You still have to go a long way, baby
Alexandra Starr, in a New Republic essay published in the Post-Gazette, laments that the blue northeastern states are far less hospitable to female politicians than the red west:
Massachusetts and Rhode Island don't have any women in their congressional delegations, either, and Pennsylvania has one of the lowest percentages of female state legislators outside the South. In Rhode Island, female delegates make up a paltry 19.5 percent of the legislature -- placing the state behind such liberal bastions as Kansas, Nebraska and Idaho.
Indeed, if many left-leaning Northeastern states have proved surprisingly inhospitable to female politicians, the reverse is true of many conservative Western states. In 1999, women held the top five statewide offices in Arizona, which is also the only state where female governors have served back-to-back. Meanwhile, Colorado has the fifth-highest percentage of female legislators in the country and is one of only six states where a woman serves as speaker of the state Senate.
The reasons? The old-school political machines, and their frat-boy culture, that still wield a lot of power in vetting candidates, and the demands of full-time legislatures, which are rare in the west:
The part-time political culture of the West -- where elected office can seem more like a hobby than a job -- also tends to favor women. As Alan Ehrenhalt pointed out in the late '80s, when he investigated why Colorado's state legislature had the highest percentage of female delegates in the country, the Colorado legislature only meets part-time (which makes it more family-friendly) and doesn't pay much (which may dissuade some male breadwinners from running). "While men tend to get involved in politics as a premeditated career option," says Ms. Walsh, "women often run because they want to fix something."
In the Northeast, bosses long had an interest in making government service a profitable profession. As a result, many legislatures pay a sizable salary -- and demand a full-time commitment. "In a part-time legislature, service can be an extension of volunteerism," says Jennifer Mann, a Democratic state legislator from Allentown, Pa. "In a place like Pennsylvania, you don't fall into a political career by happenstance.
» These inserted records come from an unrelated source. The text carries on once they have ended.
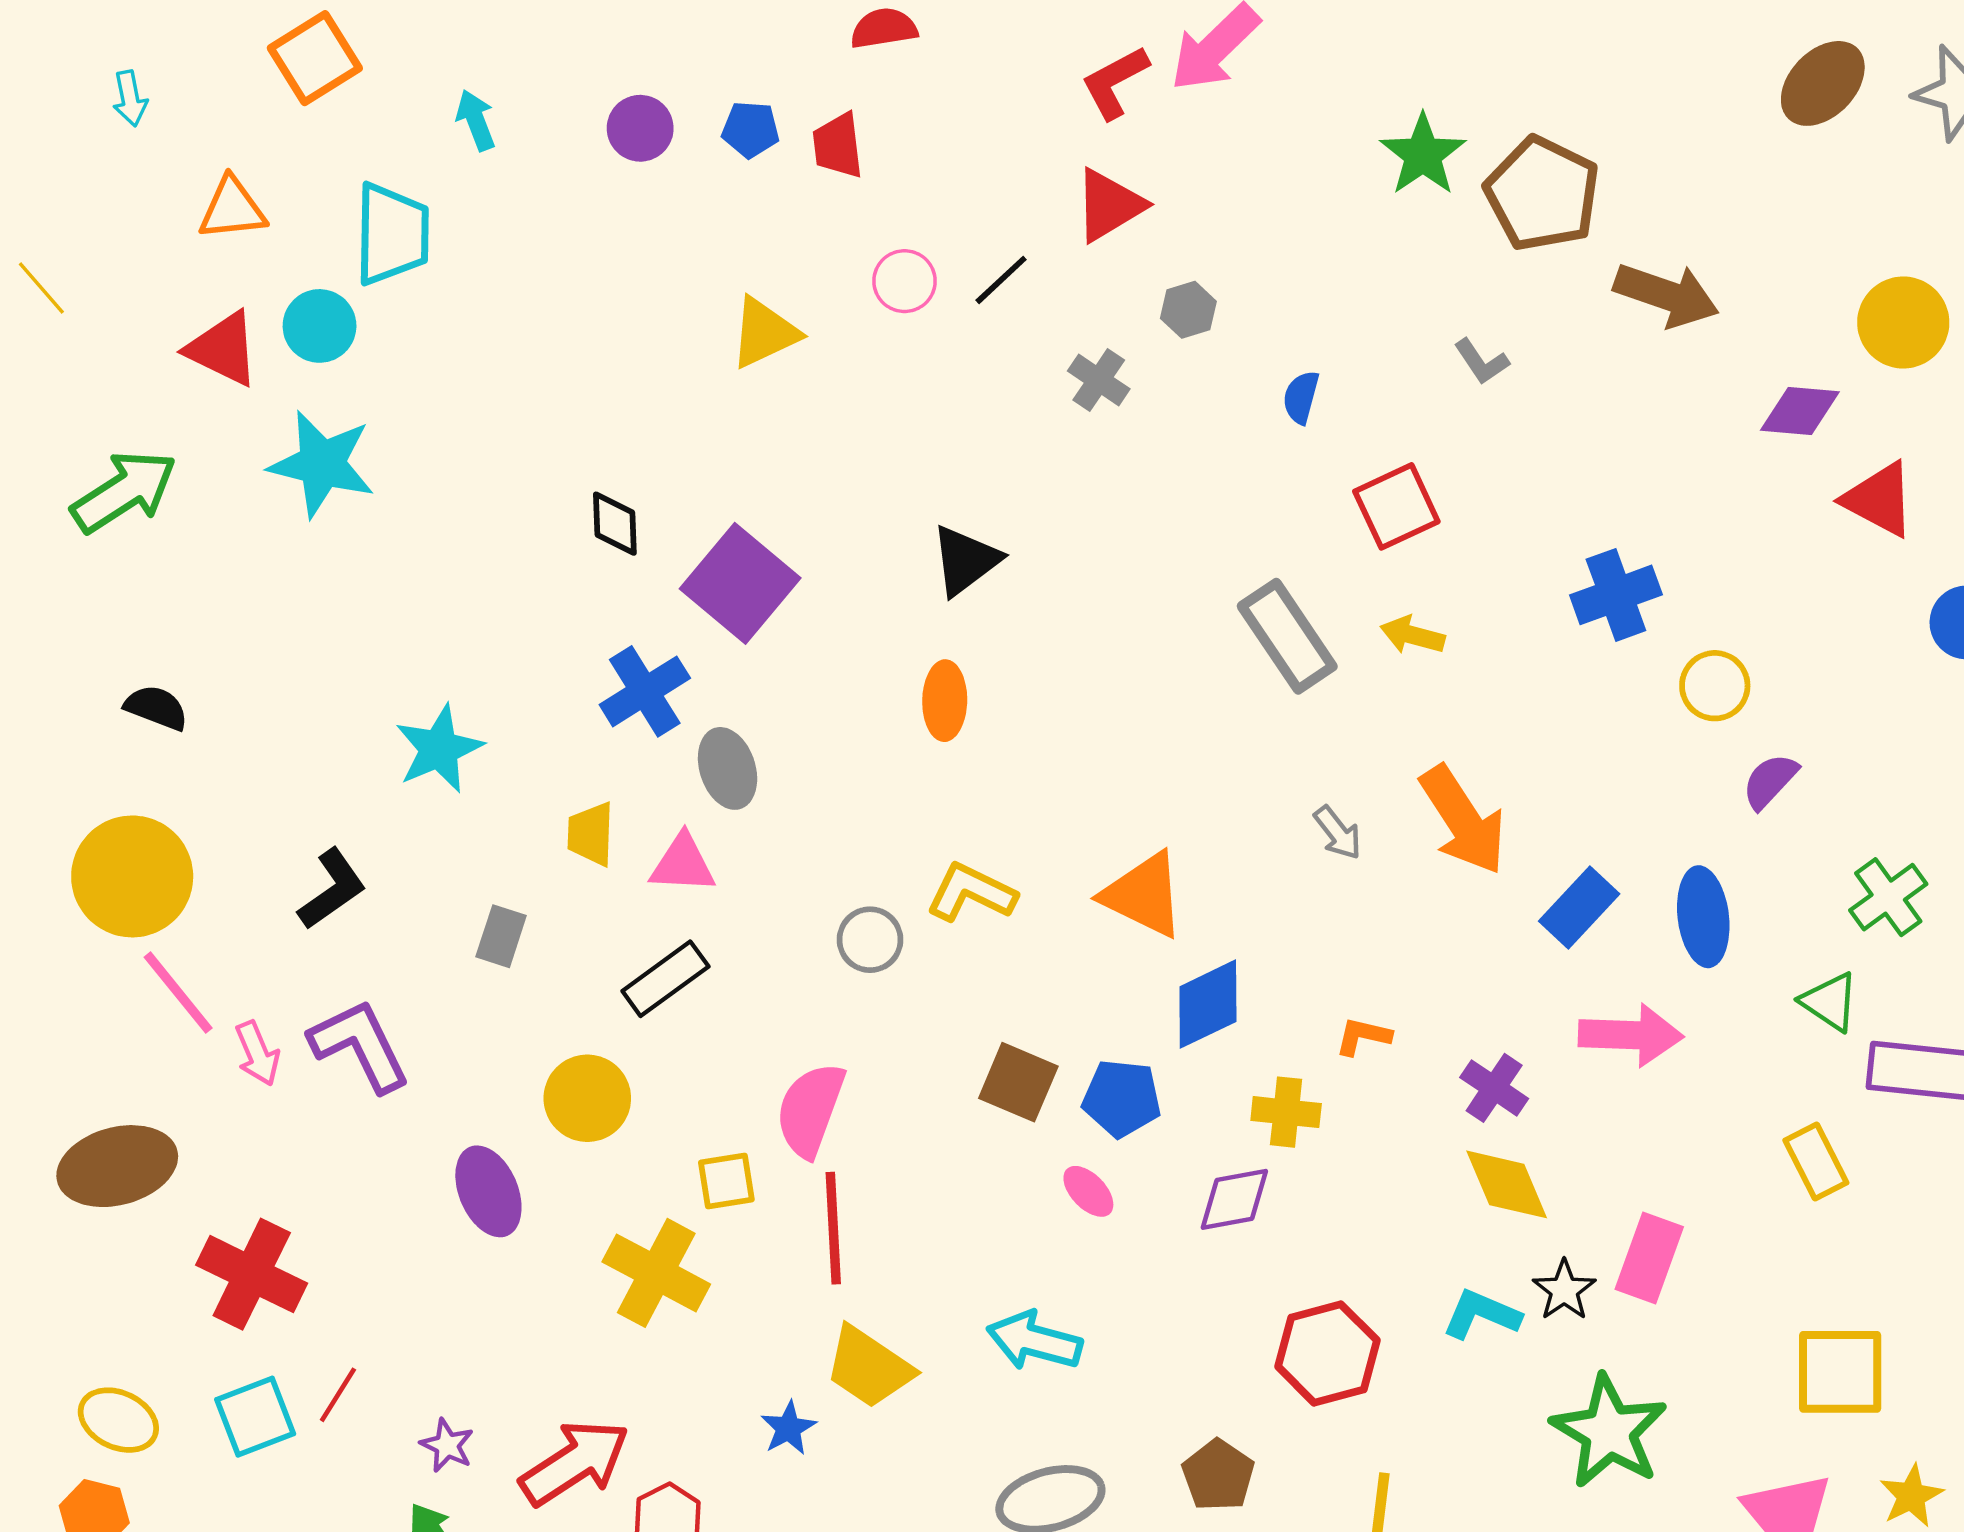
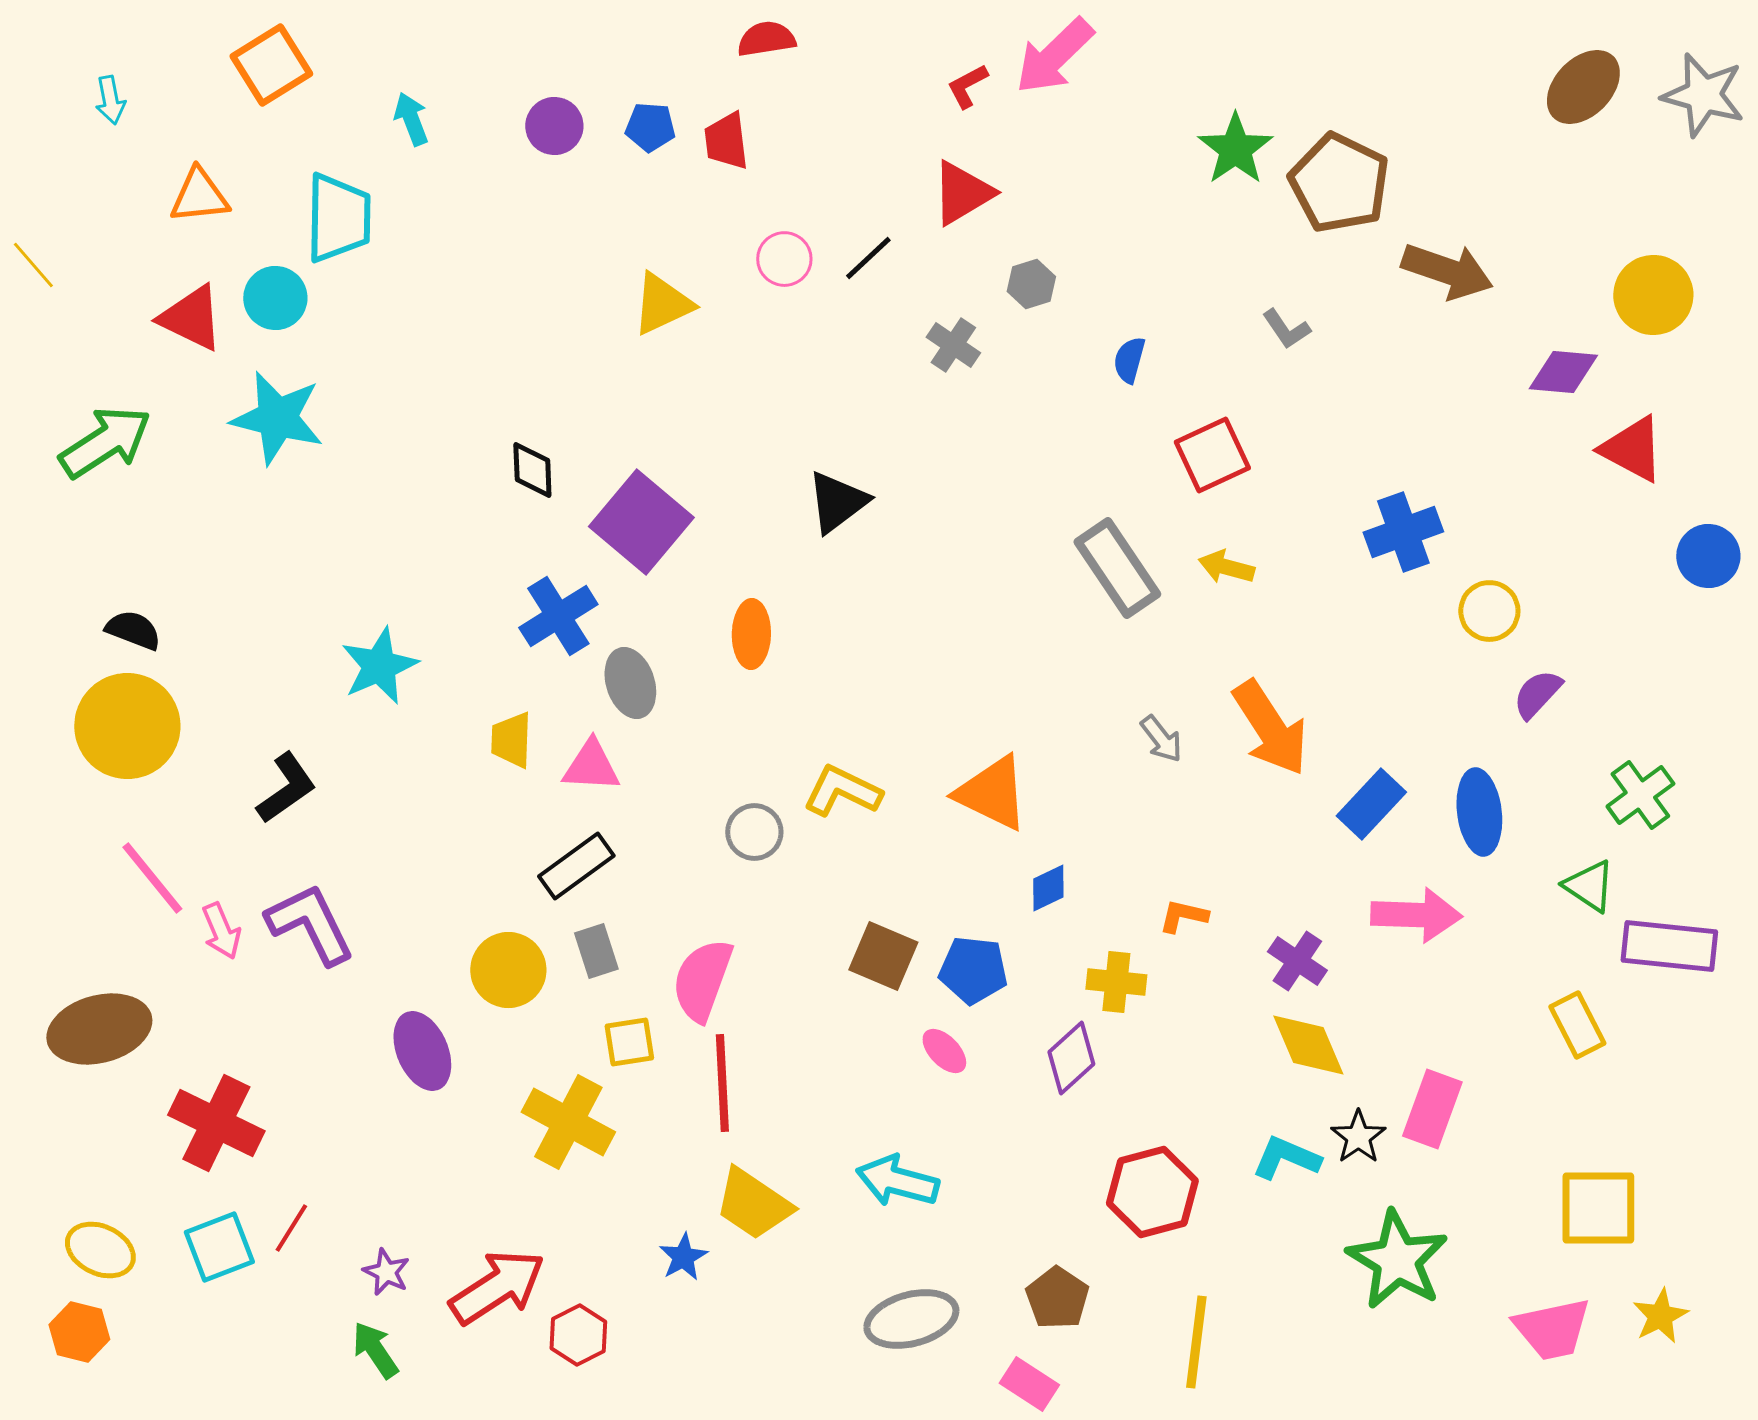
red L-shape: (1115, 82) -> (967, 86), size x0.7
orange ellipse: (945, 701) -> (751, 634), moved
yellow circle: (132, 876) -> (127, 726), moved
gray rectangle: (501, 936) -> (596, 951), moved, turned -36
blue diamond: (1208, 1004) -> (1048, 888), size x0.6
purple diamond: (1234, 1199) -> (1071, 1058), turned -32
It's not something you add to your life -- it really replaces what you used to do."
One result, Starr says, is that would-be female office holders in the northeast tend to gravitate toward the Republican Party, a traditional minority in much of the region, and thus eager to embrace anyone who wants to run for office. All in all, it's another cost of the culture of corruption and cronyism that has turned Pennsylvania into a political and economic backwater.